Aturan itu tertuang dalam Peraturan Pemerintah (PP) No.49 Tahun 2024 yang ditetapkan di Jakarta pada 31 Desember 2024 dan ditandatangani oleh Presiden Prabowo Subianto.  

Tugas pengaturan dan pengawasan aset keuangan digital termasuk aset kripto serta derivatif keuangan beralih dari Badan Pengawas Perdagangan Berjangka Komoditi (Bappebti) ke Otoritas Jasa Keuangan (OJK) dan Bank Indonesia (BI) per 10 Januari 2025.

Terkait itu, anggota Komisi XI DPR RI, Ahmad Najib Qodratullah menyambut positif lahirnya PP ini.

Menurutnya, ada beberapa hal positif di balik lahirnya aturan tersebut.

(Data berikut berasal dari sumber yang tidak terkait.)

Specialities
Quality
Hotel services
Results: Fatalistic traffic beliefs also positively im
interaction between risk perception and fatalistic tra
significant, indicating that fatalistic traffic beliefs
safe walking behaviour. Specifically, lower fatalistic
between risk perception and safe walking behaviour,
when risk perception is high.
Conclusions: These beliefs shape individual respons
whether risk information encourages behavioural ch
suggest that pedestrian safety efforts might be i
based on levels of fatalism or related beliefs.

"Pertama, efisiensi dan kompleksitas regulasi tujuan dibentuknya aturan di atas dalam rangka meningkatkan efisiensi sektor keuangan," kata Sekertaris FPAN DPR RI itu kepada wartawan, Kamis (9/01/2024).

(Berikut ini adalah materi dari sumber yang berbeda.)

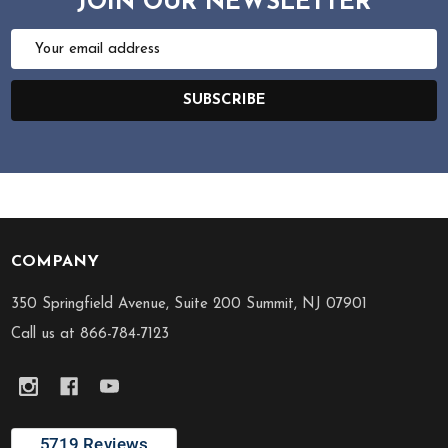
JOIN OUR NEWSLETTER
Email
Address
SUBSCRIBE
COMPANY
Footer
Start
350 Springfield Avenue, Suite 200 Summit, NJ 07901
Call us at 866-784-7123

Pun begitu, Najib menilai, dengan adanya PP tersebut bukan tidak mungkin dalam implementasinya akan mendapatkan tantangan terutama dalam harmonisasi peraturan lintas lembaga yaitu OJK, BI, dan Bappebti.

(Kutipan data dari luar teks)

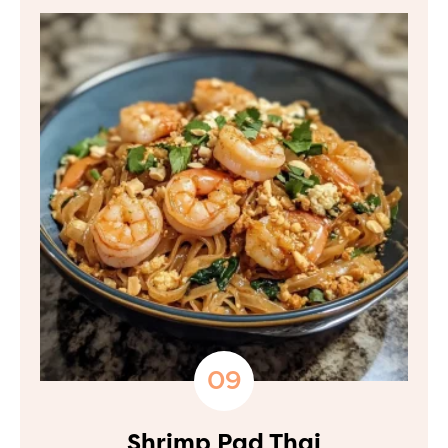
Shrimp Pad Thai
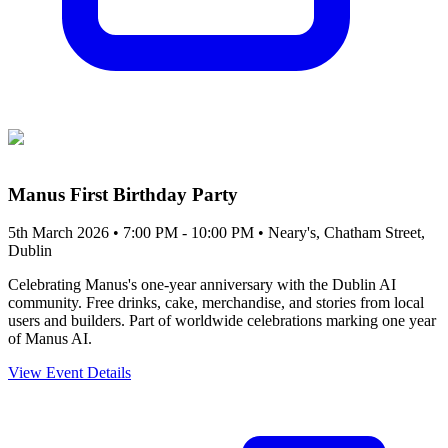
Manus First Birthday Party
5th March 2026 • 7:00 PM - 10:00 PM
• Neary's, Chatham Street,
Dublin
Celebrating Manus's one-year anniversary with the Dublin AI
community. Free drinks, cake, merchandise, and stories from local
users and builders. Part of worldwide celebrations marking one year
of Manus AI.
View Event Details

"Perlu upaya yang besar dalam koordinasi kebijakan jangan sampai tumpang tindih. perlu diantisipasi dengan cara mekanisme koordinasi yang jelas, kesepahaman dan pembentukan standard regulasi terpadu," saran Najib.

Hal positif kedua, lanjut dia, dengan adanya PP tersebut dampak terhadap industri keuangan digital dan kripto serta peralihan kewenangan ini akan memberikan sinyal positif dalam pengaturan dan pengawasan aset keuangan digital.

Najib juga mewanti-wanti perlu ada hal yang perlu diantisipasi atas lahirnya PP tersebut 

"(Semisal) Peningkatan biaya operasional perusahaan terutama start up fintech. Peningkatan biaya operasional diharapkan tidak menjadi hambatan bagi para inovator," ujarnya.

Ketiga, kata dia lagi, resiko sistemik dan perlindungan konsumen pengawasan terpadu dalam rangka memperkuat stabilitas sistem keuangan BI dan OJK perlu menjaga harmonisasi dalam proses transisi resiko sistemik.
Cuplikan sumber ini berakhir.